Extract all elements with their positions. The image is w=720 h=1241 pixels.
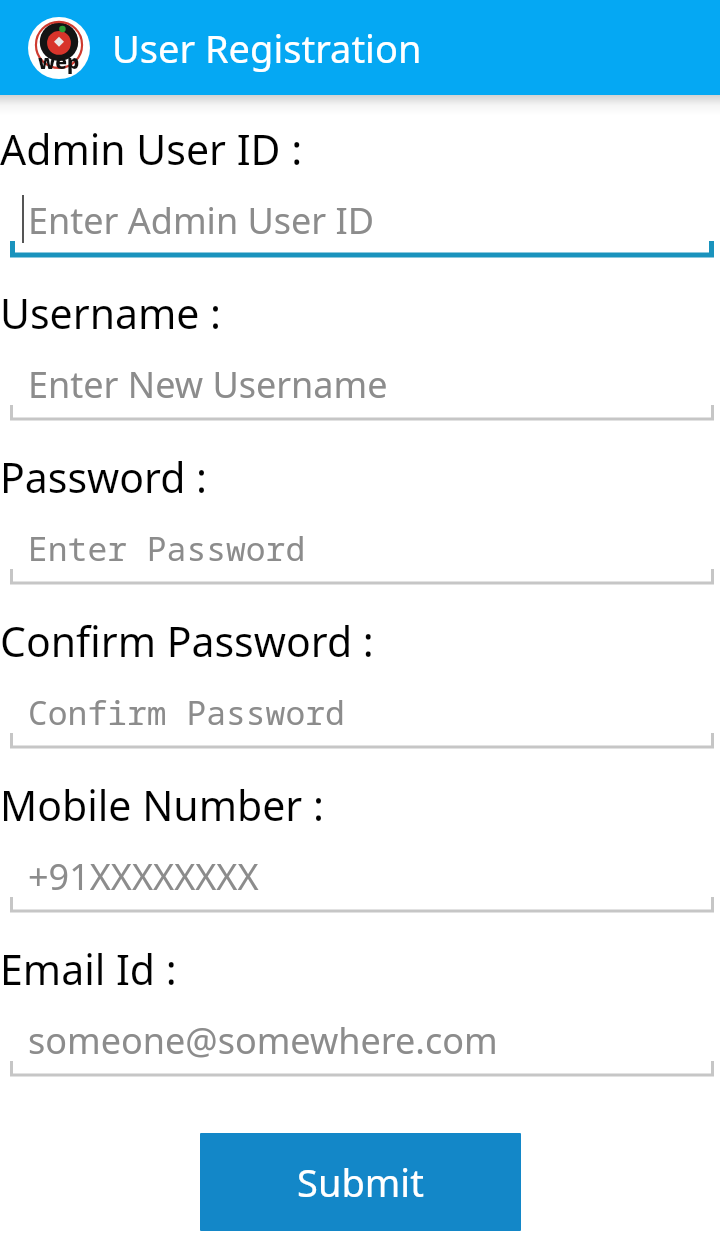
button[interactable]: Password :: [0, 449, 720, 591]
button[interactable]: Confirm Password :: [0, 613, 720, 755]
button[interactable]: Admin User ID :: [0, 121, 720, 263]
staticText: Confirm Password: [28, 690, 345, 735]
staticText: someone@somewhere.com: [28, 1016, 498, 1065]
button[interactable]: Email Id :: [0, 941, 720, 1083]
button[interactable]: Username :: [0, 285, 720, 427]
staticText: User Registration: [112, 22, 422, 74]
staticText: Submit: [297, 1156, 424, 1208]
staticText: Enter Admin User ID: [28, 196, 375, 245]
staticText: Email Id :: [0, 941, 177, 997]
staticText: +91XXXXXXXX: [28, 852, 259, 901]
staticText: wep: [38, 49, 80, 75]
staticText: Admin User ID :: [0, 121, 303, 177]
staticText: Mobile Number :: [0, 777, 324, 833]
staticText: Confirm Password :: [0, 613, 374, 669]
staticText: Username :: [0, 285, 222, 341]
staticText: Enter Password: [28, 526, 306, 571]
button[interactable]: Mobile Number :: [0, 777, 720, 919]
button[interactable]: Submit: [200, 1133, 521, 1231]
staticText: Enter New Username: [28, 360, 388, 409]
staticText: Password :: [0, 449, 208, 505]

§ **Aim of the exercise**
Set all of the records down once more, letter for letter, with the images removed.

§ **Written reply**
Extract all elements with their positions. The image is w=720 h=1241 pixels.
button[interactable]: Password :: [0, 449, 720, 591]
button[interactable]: Confirm Password :: [0, 613, 720, 755]
button[interactable]: Admin User ID :: [0, 121, 720, 263]
staticText: Confirm Password: [28, 690, 345, 735]
staticText: someone@somewhere.com: [28, 1016, 498, 1065]
button[interactable]: Email Id :: [0, 941, 720, 1083]
button[interactable]: Username :: [0, 285, 720, 427]
staticText: User Registration: [112, 22, 422, 74]
staticText: Submit: [297, 1156, 424, 1208]
staticText: Enter Admin User ID: [28, 196, 375, 245]
staticText: Email Id :: [0, 941, 177, 997]
staticText: +91XXXXXXXX: [28, 852, 259, 901]
staticText: wep: [38, 49, 80, 75]
staticText: Admin User ID :: [0, 121, 303, 177]
staticText: Mobile Number :: [0, 777, 324, 833]
staticText: Confirm Password :: [0, 613, 374, 669]
staticText: Username :: [0, 285, 222, 341]
staticText: Enter Password: [28, 526, 306, 571]
button[interactable]: Mobile Number :: [0, 777, 720, 919]
button[interactable]: Submit: [200, 1133, 521, 1231]
staticText: Enter New Username: [28, 360, 388, 409]
staticText: Password :: [0, 449, 208, 505]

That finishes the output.